Exercise directions: Which lines run from the one containing "Fällen am zweithäufigsten" to the end of the entries? Copy them exactly, both ends included, and give nothing else.

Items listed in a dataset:
╭──
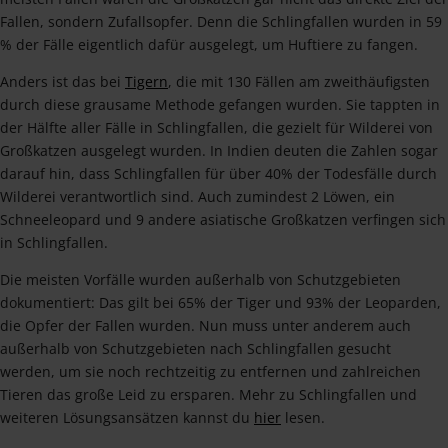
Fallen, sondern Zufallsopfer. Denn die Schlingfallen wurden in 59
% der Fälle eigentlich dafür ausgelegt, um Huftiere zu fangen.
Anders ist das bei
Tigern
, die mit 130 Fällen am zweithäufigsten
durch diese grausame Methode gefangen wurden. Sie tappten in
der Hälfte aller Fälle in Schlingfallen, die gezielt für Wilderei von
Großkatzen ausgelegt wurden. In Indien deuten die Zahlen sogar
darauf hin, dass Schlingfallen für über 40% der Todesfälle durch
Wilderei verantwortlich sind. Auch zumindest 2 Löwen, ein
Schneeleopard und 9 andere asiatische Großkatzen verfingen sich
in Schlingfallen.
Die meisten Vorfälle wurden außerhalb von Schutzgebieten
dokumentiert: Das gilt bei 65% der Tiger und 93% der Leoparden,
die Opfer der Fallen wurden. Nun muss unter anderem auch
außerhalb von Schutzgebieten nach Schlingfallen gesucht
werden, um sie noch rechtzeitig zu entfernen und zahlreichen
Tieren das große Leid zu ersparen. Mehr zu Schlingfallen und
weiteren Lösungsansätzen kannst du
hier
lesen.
╰──
Exercise answer:
, die mit 130 Fällen am zweithäufigsten
durch diese grausame Methode gefangen wurden. Sie tappten in
der Hälfte aller Fälle in Schlingfallen, die gezielt für Wilderei von
Großkatzen ausgelegt wurden. In Indien deuten die Zahlen sogar
darauf hin, dass Schlingfallen für über 40% der Todesfälle durch
Wilderei verantwortlich sind. Auch zumindest 2 Löwen, ein
Schneeleopard und 9 andere asiatische Großkatzen verfingen sich
in Schlingfallen.
Die meisten Vorfälle wurden außerhalb von Schutzgebieten
dokumentiert: Das gilt bei 65% der Tiger und 93% der Leoparden,
die Opfer der Fallen wurden. Nun muss unter anderem auch
außerhalb von Schutzgebieten nach Schlingfallen gesucht
werden, um sie noch rechtzeitig zu entfernen und zahlreichen
Tieren das große Leid zu ersparen. Mehr zu Schlingfallen und
weiteren Lösungsansätzen kannst du
hier
lesen.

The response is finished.